Human vs. model distribution

When the room’s next-word guesses are pasted in, the distribution reveals how context, genre, and expectation shape human prediction — then the model’s probabilities show where and why they diverge.

Fig. 02

Genre, context, register

The same sentence stem in a news article, a recipe, or a text message produces different guesses. Register shapes what feels obvious — and the model’s training data carries the same shaping forces.

Fig. 03

Prediction as probability

Every next token is a ranked distribution, not a single answer. The game makes that distribution visible and discussable before the model generates its single output from the top of it.

§ B · How to investigate it

run it like an experiment, not a toy

Collect room guesses before revealing the model. The comparison is the experiment — not the answer.

01 · Collect first

Before seeing the model

Write down your own next-word guess, then collect several from the room via Zoom chat. Keep them hidden before revealing model probabilities.

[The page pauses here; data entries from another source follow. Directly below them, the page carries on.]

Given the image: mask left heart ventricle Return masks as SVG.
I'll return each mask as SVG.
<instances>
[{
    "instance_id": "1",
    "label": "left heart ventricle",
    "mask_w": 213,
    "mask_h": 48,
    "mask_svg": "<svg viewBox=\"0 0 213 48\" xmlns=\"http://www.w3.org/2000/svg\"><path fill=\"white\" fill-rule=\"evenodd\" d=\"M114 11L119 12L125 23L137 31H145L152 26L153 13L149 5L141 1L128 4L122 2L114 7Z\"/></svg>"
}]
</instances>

stem: “The museum was completely ___”

02 · Paste and compare

Room vs. model

Enter the guesses, then reveal the model’s top-k. Where does the room cluster? Where does the model diverge? Where do they agree?

room: “empty” · model: 71% “empty”

03 · Change the context

More or less preceding text

Run the same stem with more or less preceding context. How does adding one sentence before the stem shift the distribution?

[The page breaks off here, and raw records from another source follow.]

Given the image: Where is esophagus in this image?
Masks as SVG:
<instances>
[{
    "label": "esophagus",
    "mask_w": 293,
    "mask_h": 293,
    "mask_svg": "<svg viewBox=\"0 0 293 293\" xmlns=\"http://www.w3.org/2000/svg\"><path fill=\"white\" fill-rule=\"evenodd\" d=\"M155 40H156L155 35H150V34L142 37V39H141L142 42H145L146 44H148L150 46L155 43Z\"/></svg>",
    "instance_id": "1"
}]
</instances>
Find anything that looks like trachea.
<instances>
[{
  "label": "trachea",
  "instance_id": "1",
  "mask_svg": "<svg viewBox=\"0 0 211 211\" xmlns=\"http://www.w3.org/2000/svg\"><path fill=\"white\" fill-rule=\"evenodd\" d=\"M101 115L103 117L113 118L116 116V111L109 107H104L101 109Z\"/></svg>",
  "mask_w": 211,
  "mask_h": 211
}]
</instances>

short stem vs. full paragraph · same last phrase

04 · Name the gap

Not “the model was wrong”

Name what the model weighted that the room didn’t. Genre expectation? Register? A statistical pattern in a specific training domain?

room spread: “silent/empty/eerie” · model top-1: “empty” at 71% — genre defaults

§ C · Debrief questions

after the investigation

What made your next-word guess feel obvious?

Where did the room cluster, and where did it spread out?

What context clue had the most effect on predictions?

When does model probability match human intuition, and when does it diverge?